Breast cancer is one of a dangerous disease in the world. In my country, Indonesia there are more than 150 thousand cases per year. Therefore we need to predict is the breast cancer determine as benign or malignant to help doctor to give more efficient solution to patient. In this case we will use machine learning model to predict is the breast cancer benign or malignant ?.
For the dataset, I used Breast Cancer Wisconsin (Diagnostic) Data Set - Kaggle
This dataset contains 33 features and 569 records, and you can see the detail information from that link about the dataset.
In this step I need to explore more about the dataset, therefore I know more about the dataset. this is the steps that I have done:
- I am looking the information of the dataset about what is the data type for each of features, how much the features we had, and how much records that we had,
- I am checking the statistical information about the features that contains numerical values,
- I am checking about the null or missing values in the dataset, missing values can be an important thing that we must handle because it can impact to our model's peformacne, fortunately that this dataset has no missing values,
- Then I check the label to see if I have an imbalance dataset, and I used barplot to visualize total of each label,
- I encode the label because I want to see the correlation of each features to the label, and I used hot map to plot the correlation for all features,
- Then I drop features that has weak correlationt to the label
In this step I will process the dataset therefore I can use the dataset to build a model, the following steps I used for prepocessing my dataset:
- First step I define x and y variable to define independent data (x) and dependent data (y /label).

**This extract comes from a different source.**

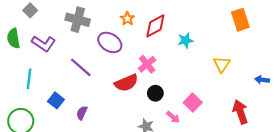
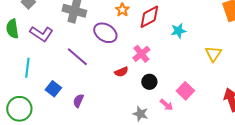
red semicircle: (126, 83) -> (121, 72), size x0.6

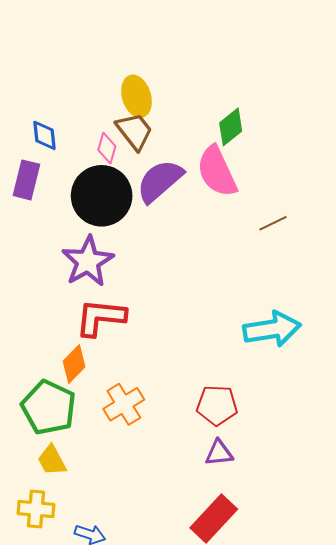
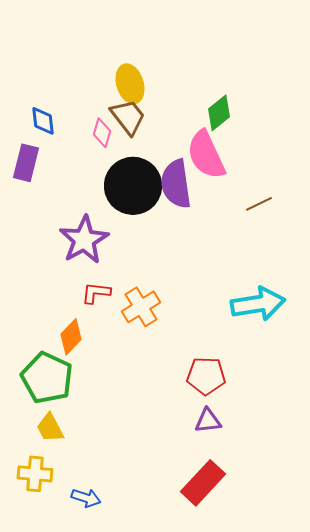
purple semicircle: (160, 181) -> (176, 184), moved, turned -57
black circle: (102, 196) -> (133, 186), moved
red L-shape: (101, 317) -> (96, 293), size x0.6
orange cross: (124, 404) -> (141, 307), moved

I drop diagnosis column because it is a dependent data and I only used diagnosis column for my dependent variable,
- I am using standard scaler to normalize the independent data (variable x) because each columns has different scale, I normalize them therefore all the columns value has value between 0 to 1 so they have same scale.

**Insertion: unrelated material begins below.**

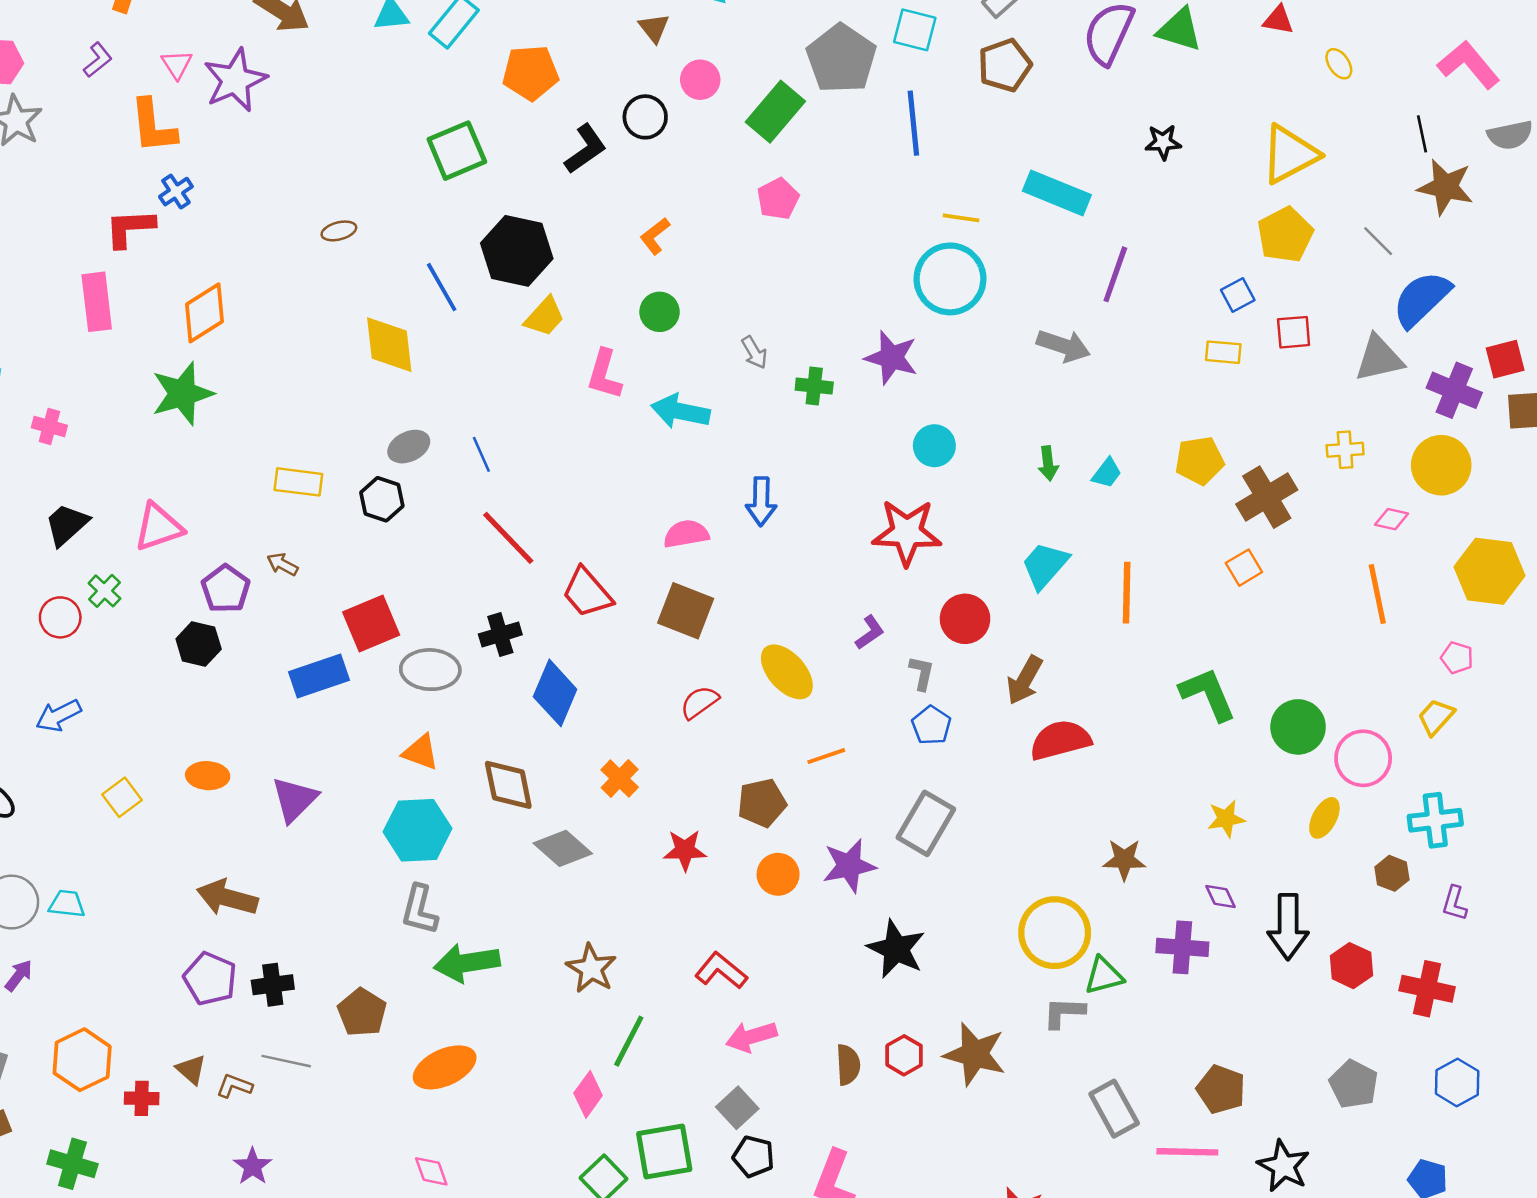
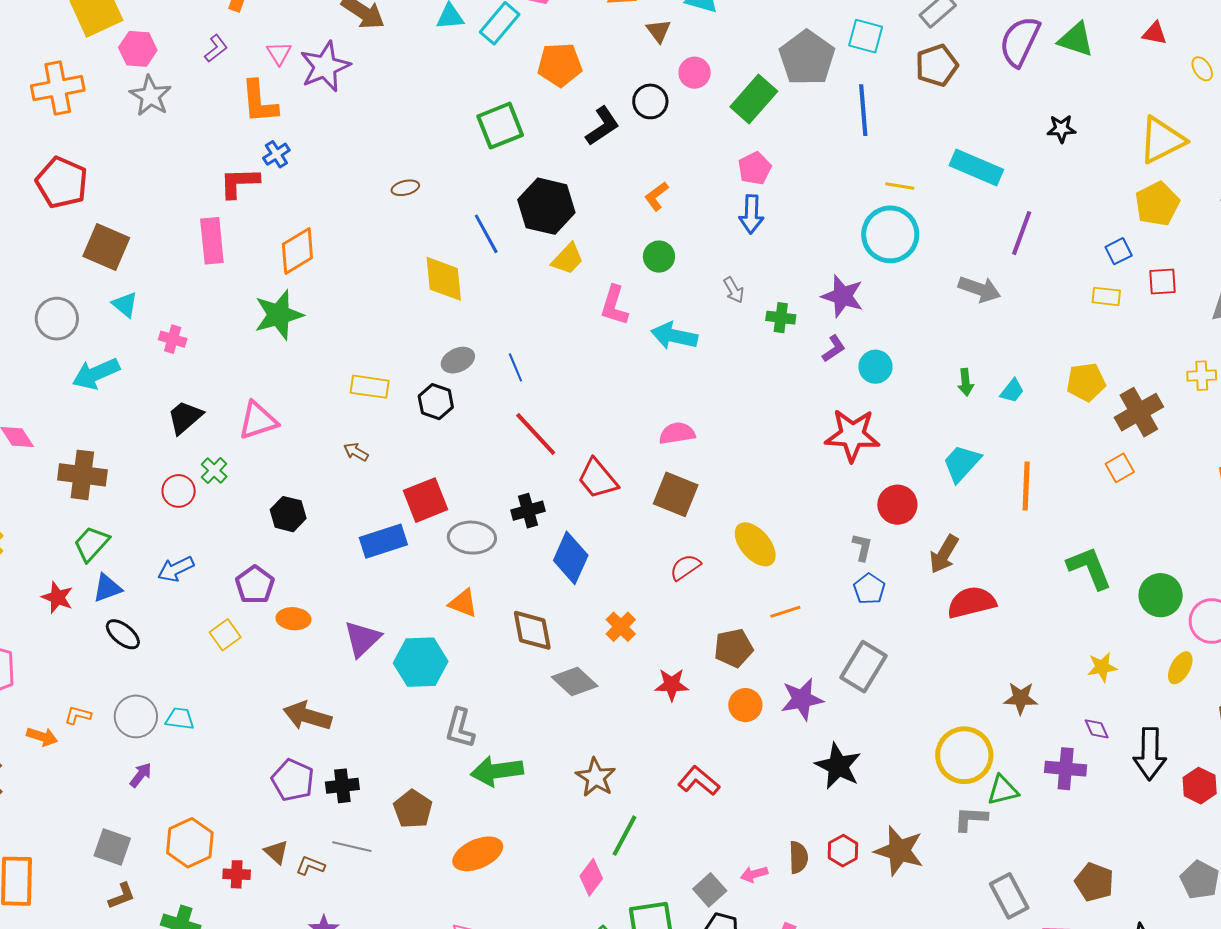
blue arrow: (761, 502) -> (751, 214), moved
purple pentagon: (226, 589) -> (255, 585), moved
purple L-shape: (870, 632) -> (834, 349), moved
cyan hexagon: (418, 830) -> (421, 662), moved
pink arrow: (751, 1037) -> (754, 874), moved, size x0.7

- Then I split the dataset into x_train, x_test, y_train, and y_test with random state = 42, and test size = 30% and train size = 70%.
In this step I started to built 2 model for my machine learning model to predict which the patient has a malignant or benign breast cancer.

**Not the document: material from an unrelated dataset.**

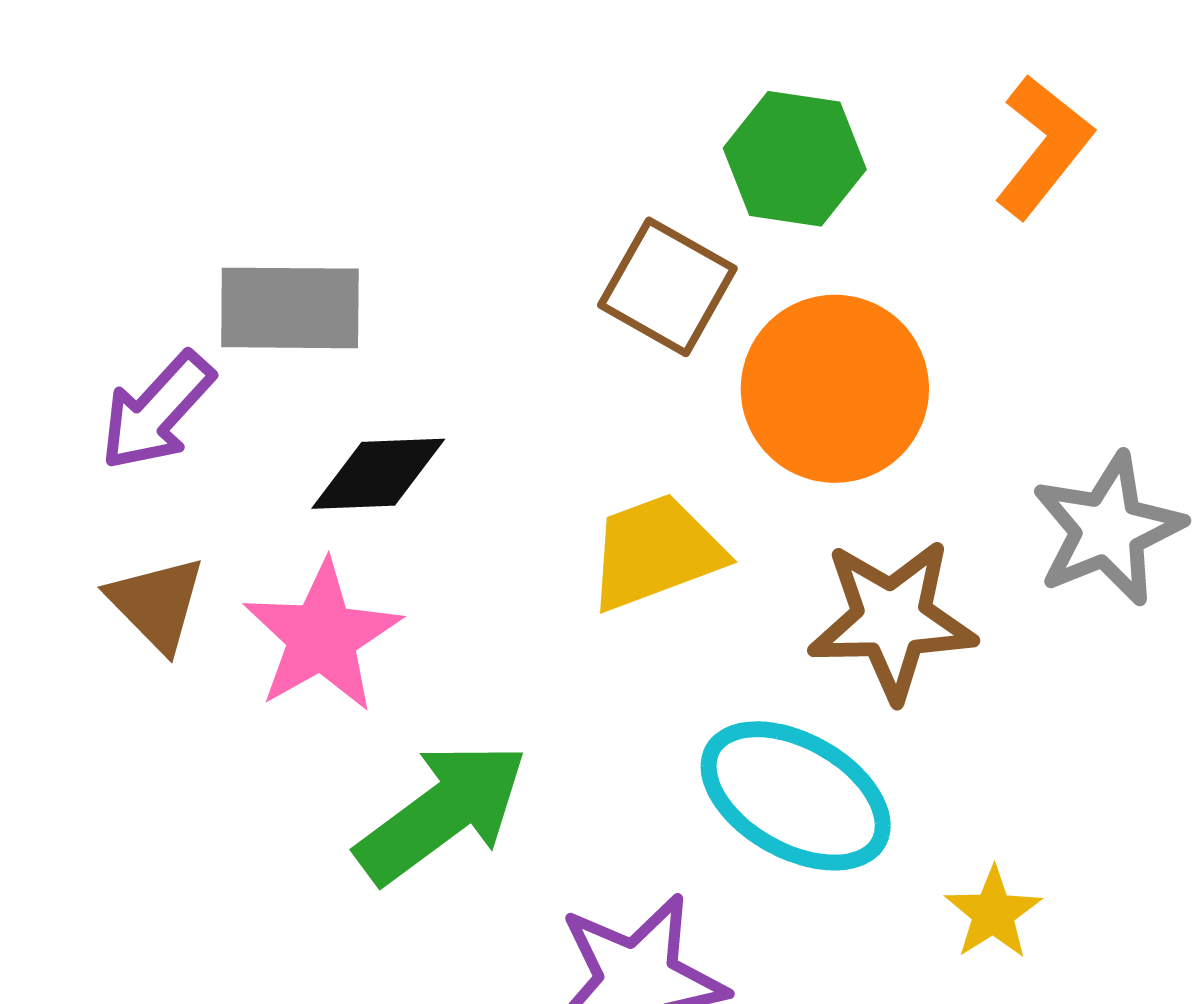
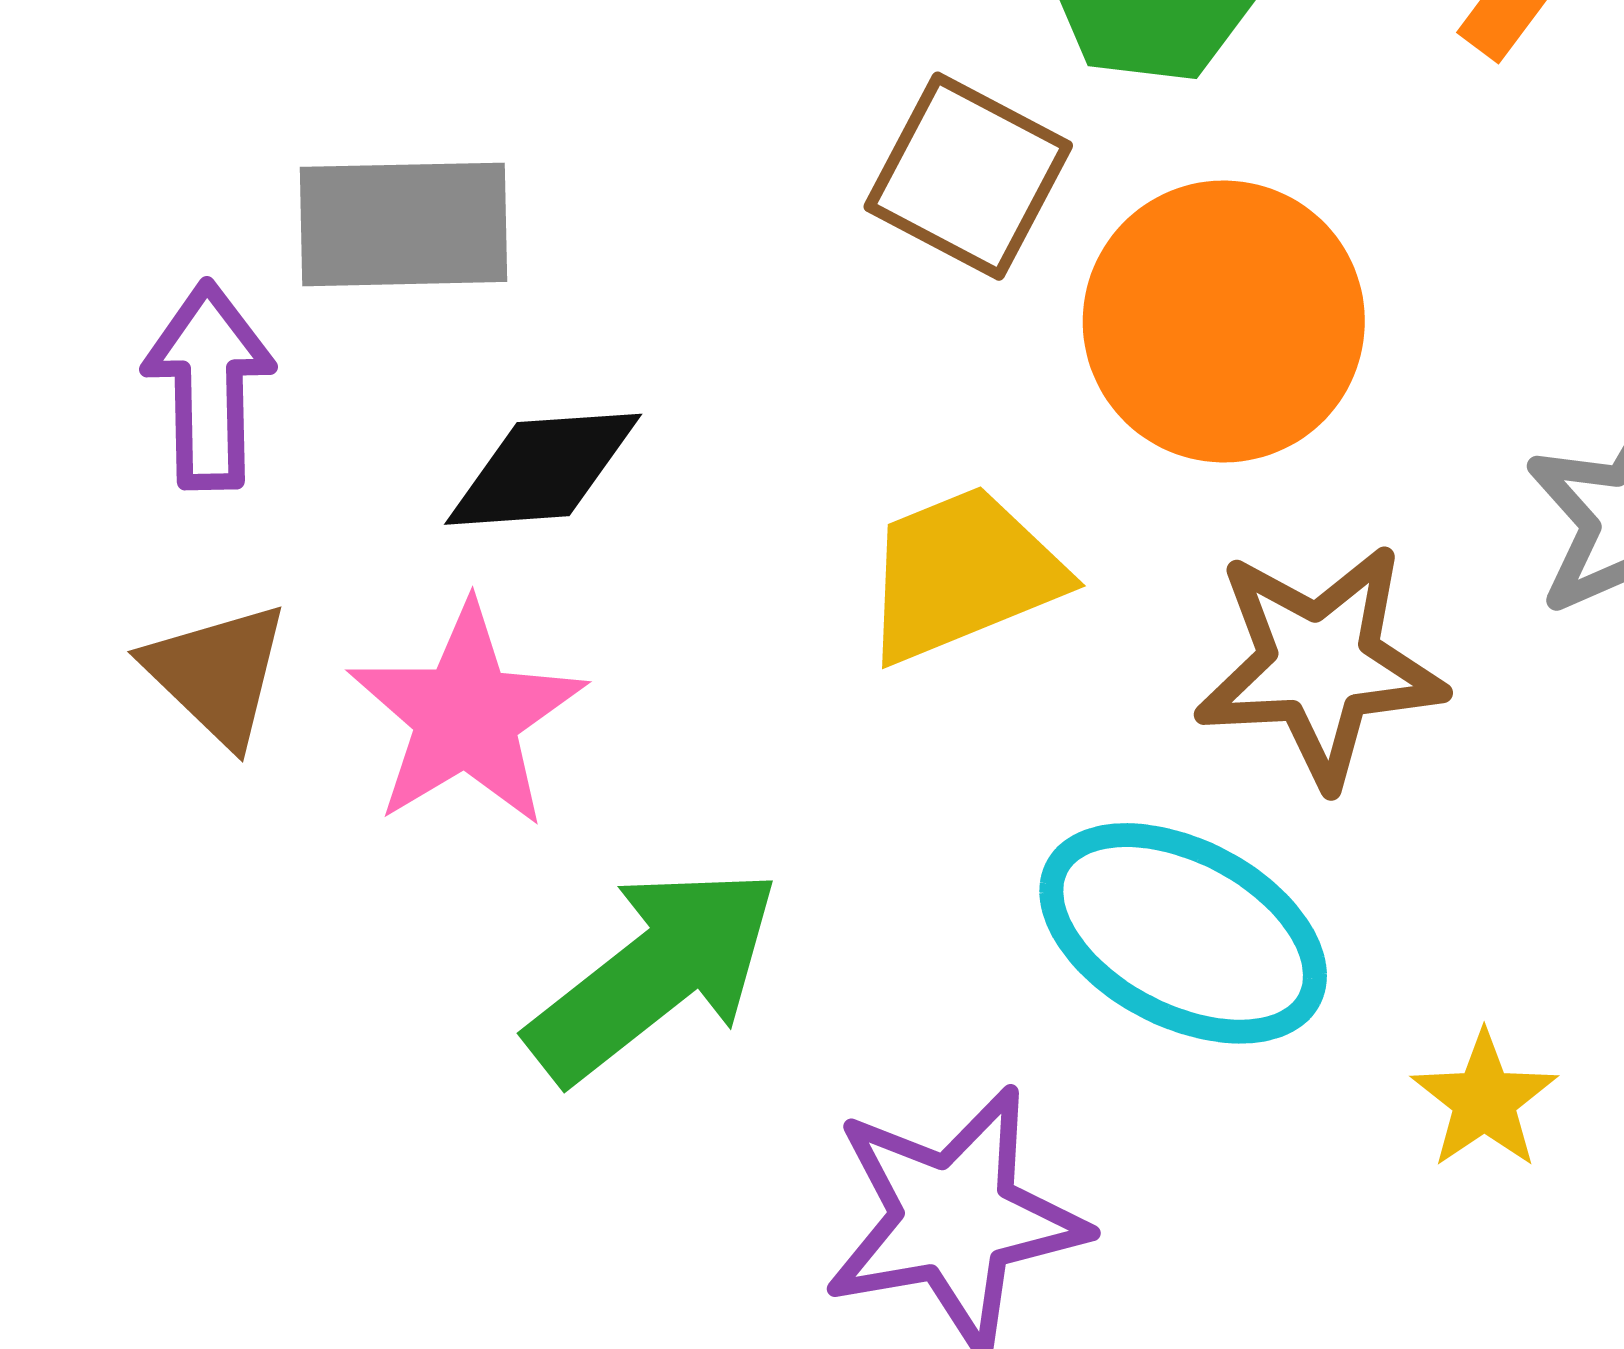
purple arrow: (157, 411) -> (209, 385), turned 138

First model I used XGBOOST Classifier, XGBOOST is a model that implemantation of gradient boosted decision trees, you can see the detail implementation from this link XGBOOST, and you can also see the documentation in this link {XGBOOST Documentation}(https://xgboost.readthedocs.io/en/stable/python/python_api.html). From XGBOOST Classifier I got 98% with n_estimators = 200 as my parameter.
Second model I used TABFPN model, this model I found from TABFPN, I used this model because from the title of the article it says that this model can solves a small classification model in a second, and after I tested it, it gave me a second to training the dataset and also gave me a good accuracy. The accuracy in this model also 98% same as XGBOOST but with different time to train the model.